It does seem likely that there will be some kind of censorship carve-out for AI research, whereas companies offering generative AI products to the public will need to self-censor to avoid fines and/or prosecution.

[0] https://digichina.stanford.edu/work/translation-measures-for...

[1] https://fpf.org/blog/unveiling-chinas-generative-ai-regulati...


> Surprisingly, they do not appear censored in any particularly "Chinese" political direction, but they share sensibilities of ChatGPT and Claude.

Perhaps they used GPT4 responses for the instruct finetuning, as many LLaMA finetunes do?

The paper doesn't say where they got the data from, other than "The pre-trained language model is further fine-tuned, following the mainstream procedure as in InstructGPT."

(Also, I don't like how they use raw LLaMA 65b as a benchmark rather than an instruct tuned derivative)


I believe it's more like they used Anthropic human preference data [1] or similar, and accordingly Anthropic/progressive American notion of honest-helpful-harmless behavior. Thus I've seen models misgeneralize towards prudish finger-wagging. For example they parse badwords like "beat", "abuse", "steal" in morally neutral contexts ("beat a benchmark" or something) as signifiers of substantial transgression and spiral into telling me how, as language models, they insist it's never okay to etc. etc. This attitude was strikingly reminiscent of American models, even though other failure modes – like hallucinations – don't seem so similar.

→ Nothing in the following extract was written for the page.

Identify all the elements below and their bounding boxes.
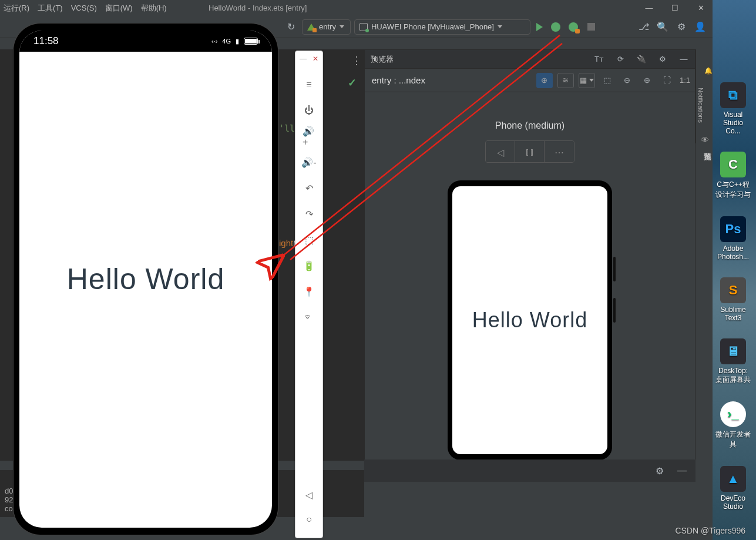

Papers like Tulu [2] suggest that LLaMA-65b is indeed an appropriate baseline, given reasonable prompting. Instruct datasets only convey a flavor of responses, and for a strong foundation model that can infer the intended flavor on its own, naive finetuning seems to be detrimental. GPT-4 was much more powerful prior to having been finetuned, if reports of early witnesses and researchers are to be believed.

1. https://huggingface.co/datasets/Anthropic/hh-rlhf

2. https://arxiv.org/abs/2306.04751


I don't know anything about what you're talking about. Where do I start to learn some of the AI terminology, models, benefits and drawbacks of each, etc?


The most patient lecturer would probably be ChatGPT itself ...


> trust_remote_code=True

This is a hard no from me, anyone know why this is so common in models from China? I'm not getting into conspiracies or anything here, but I've seen it in quite a few others from there.

I wouldn't run a model with this requirement from anyone else for that matter.


That's because the model architecture hasn't been added to huggingface/transformers yet, because it literally was just published today.

    >>> from transformers import AutoTokenizer, AutoModel
    >>> model = AutoModel.from_pretrained("internlm/internlm-chat-7b", trust_remote_code=True, device='cuda')
Here, the "trust_remote_code=True" means "download the model code from huggingface repo 'internlm/internlm-chat-7b'", along with the weight, and run it. If it's False, the library would use builtin model architectures hardcoded in huggingface/transformers and only download the weight.

The scary flag is here because, of course, newcomers may not realize that model == code and if you load arbitrary model you are likely executing arbitrary code.

Wonder why, for example, you don't remember seeing LLaMA had this on release day? Because they don't use huggingface transformers library and don't use huggingface to distribute their model. You just clone and run their code from GitHub, and... how is this not "trust_remote_code"?


> newcomers may not realize that model == code

This makes sense in a way given the API of typical ML libraries. But there is no fundamental reason this needs to be the case.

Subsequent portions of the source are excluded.